Les politiques de lecture et leurs acteurs : 1980-2000
Max Butlen
Coll. Éducation, histoire, mémoire
ISBN 978-2-7342-1086-3 : 36 €
Les lecteurs du BBF ont déjà eu l’occasion de prendre connaissance des travaux de Max Butlen sur les politiques de lecture, soit dans son article « Lire en bibliothèque, lire à l’école 1 », soit dans sa contribution à Regards sur un demi-siècle 2, « De la politique de la lecture publique aux politiques publiques de lecture ».
Cet ouvrage est la publication in extenso de sa thèse et son analyse y est, évidemment, plus développée.
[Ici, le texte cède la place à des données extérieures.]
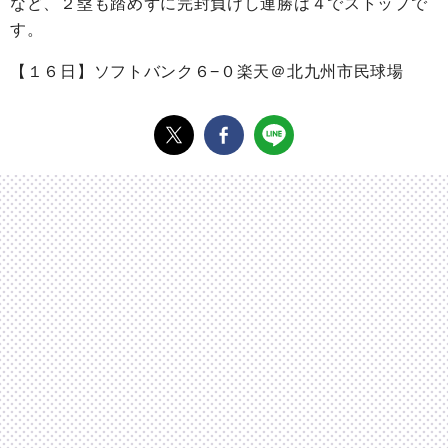
など、２塁も踏めずに完封負けし連勝は４でストップで
す。
【１６日】ソフトバンク６−０楽天＠北九州市民球場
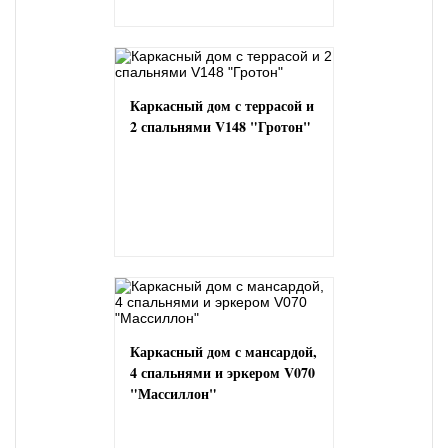
Каркасный дом с террасой и
2 спальнями V148 "Гротон"
Каркасный дом с мансардой,
4 спальнями и эркером V070
"Массиллон"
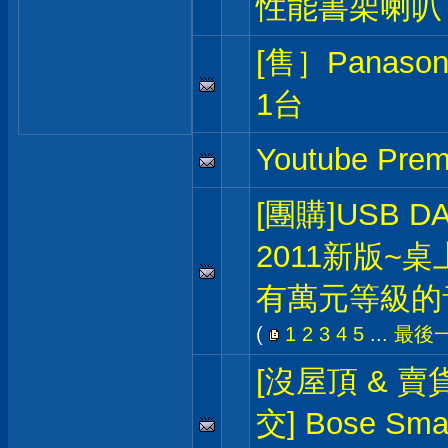
性能書架喇叭
[售］Panas
1台
Youtube P
[團購]USB DAC
2011新版~
有萬元等級的
(
1
2
3
4
5
...
最後
[沒屋頂 & 賣
交] Bose Sma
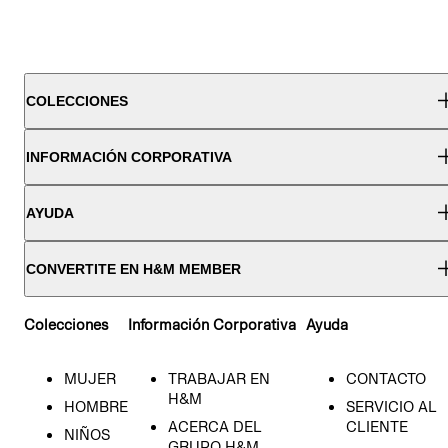
COLECCIONES
INFORMACIÓN CORPORATIVA
AYUDA
CONVERTITE EN H&M MEMBER
Colecciones
Información Corporativa
Ayuda
MUJER
TRABAJAR EN
CONTACTO
H&M
HOMBRE
SERVICIO AL
ACERCA DEL
CLIENTE
NIÑOS
GRUPO H&M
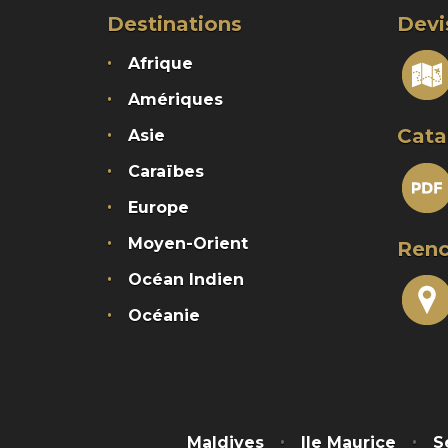
Destinations
Devi
Afrique
Amériques
Cata
Asie
Caraïbes
Europe
Moyen-Orient
Renc
Océan Indien
Océanie
Maldives
Ile Maurice
S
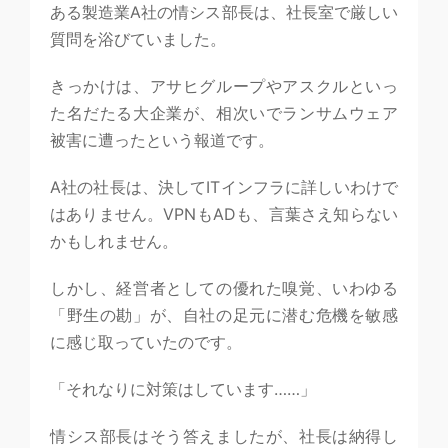
ある製造業A社の情シス部長は、社長室で厳しい
質問を浴びていました。
きっかけは、アサヒグループやアスクルといっ
た名だたる大企業が、相次いでランサムウェア
被害に遭ったという報道です。
A社の社長は、決してITインフラに詳しいわけで
はありません。VPNもADも、言葉さえ知らない
かもしれません。
しかし、経営者としての優れた嗅覚、いわゆる
「野生の勘」が、自社の足元に潜む危機を敏感
に感じ取っていたのです。
「それなりに対策はしています……」
情シス部長はそう答えましたが、社長は納得し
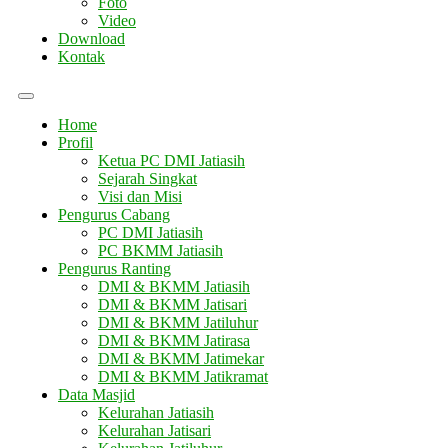
Foto
Video
Download
Kontak
Home
Profil
Ketua PC DMI Jatiasih
Sejarah Singkat
Visi dan Misi
Pengurus Cabang
PC DMI Jatiasih
PC BKMM Jatiasih
Pengurus Ranting
DMI & BKMM Jatiasih
DMI & BKMM Jatisari
DMI & BKMM Jatiluhur
DMI & BKMM Jatirasa
DMI & BKMM Jatimekar
DMI & BKMM Jatikramat
Data Masjid
Kelurahan Jatiasih
Kelurahan Jatisari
Diverses conceptions de la lecture
L’hypothèse de départ, que l’ouvrage s’applique à conforter, est que ces deux décennies (1980-2000) marquent à la fois un consensus et un changement de paradigme. Le consensus, c’est la nécessité d’offrir à lire, « la rage » d’offrir à lire – consensus qui entraîne une forte croissance de l’offre de lecture. Le dissensus, c’est la/les politiques mises en œuvre : la politique de lecture publique cesse d’être première, l’école réinvestit le champ de la lecture (et non seulement de l’apprentissage de la lecture). À partir de cette grille, sont largement analysés « les objets à lire, les lieux de la lecture, les actions d’incitation et les acteurs ».
L’un des points de divergence est, on le sait, la conception de la lecture que se font enseignants d’un côté, bibliothécaires de l’autre. Ou, plus exactement, le monde éducatif d’un côté, le monde culturel de l’autre. Ces deux décennies voient, en effet, un étrange retournement de situation : au « il faut déscolariser la lecture » que prônaient les militants du plaisir de lire, par opposition (maintes fois évoquée) avec la lecture scolaire, forcément du côté de l’apprentissage, de l’effort et de l’ennui, succède la « scolarisation de la lecture » qui voit l’entrée discrète puis triomphale de la littérature jeunesse à l’école. Les programmes, circulaires, plans-lecture successifs, le soutien aux BCD, sont finement analysés comme un élargissement du « savoir lire » vers l’« aimer lire », donc comme une appropriation par le monde scolaire de la conception culturelle de la lecture. Cette appropriation laisse les bibliothécaires dans une situation un peu fausse : le succès du « paradigme bibliothécaire » les affaiblit paradoxalement.
Divers acteurs
La période étudiée est marquée, écrit Max Butlen, par la multiplication des acteurs dans le champ. Il évoque successivement les professionnels du livre et de la lecture (auteurs, éditeurs, libraires, bibliothécaires), les « théoriciens de l’offre » (sociologues et chercheurs en pédagogie), les offres ministérielles, avec deux chapitres spécialement consacrés l’un au ministère de la Culture, l’autre au ministère de l’Éducation nationale.
Les arguments, les discours, les représentations des uns et des autres sont analysés longuement. On lira avec intérêt le long développement sur la Fureur de lire et comment elle est décryptée ici : une opération de communication fondée sur la passion, les croyances, le merveilleux (« Un livre et tu vis plus fort »), la rencontre décisive avec un livre, « les récits miraculeux de vie de lecteurs » et l’enthousiasme des bilans.
Les relations et coopérations interministérielles sont analysées en détail, dans l’opportunisme et le pragmatisme des alliances. Pourquoi le ministère de la Culture travaille-t-il étroitement avec le ministère de la Justice et pas avec le ministère de la Jeunesse ? Pourquoi « le ministère de la Culture, s’il est indiscutablement devenu le ministère du livre et des bibliothèques, a du mal à apparaître comme le ministère de la lecture » ? On aurait aimé, ici, un plus long développement sur la brève période où ministère de l’Éducation nationale et ministère de la Culture avaient fusionné.
Divers points forts et quelques faiblesses
On appréciera dans cet ouvrage la riche documentation, tout sur la lecture dans les programmes, circulaires, brochures, textes officiels, etc. On appréciera le regard extérieur qu’un chercheur peut porter sur les bibliothèques. On appréciera les développements sur l’éthique de conviction (« lire, c’est bien ») et la fin du militantisme. On appréciera la finesse de l’analyse. Et les points forts évoqués plus haut.
Mais on pourra aussi évoquer quelques regrets. Le traitement de la période 1981-82 met sans doute trop l’accent sur le changement et pas assez sur la continuité (des objectifs, des acteurs et des procédures). L’évocation de la multiplication des acteurs tourne court ; elle est, finalement, trop restreinte aux deux ministères phares (Éducation et Culture). Rien, ou à peu près, sur les collectivités locales – qui, entre écoles et bibliothèques, sont pourtant des opérateurs de premier plan.
Ces réserves n’enlèvent rien à la richesse et à l’intérêt de cet ouvrage qui deviendra très vite un classique.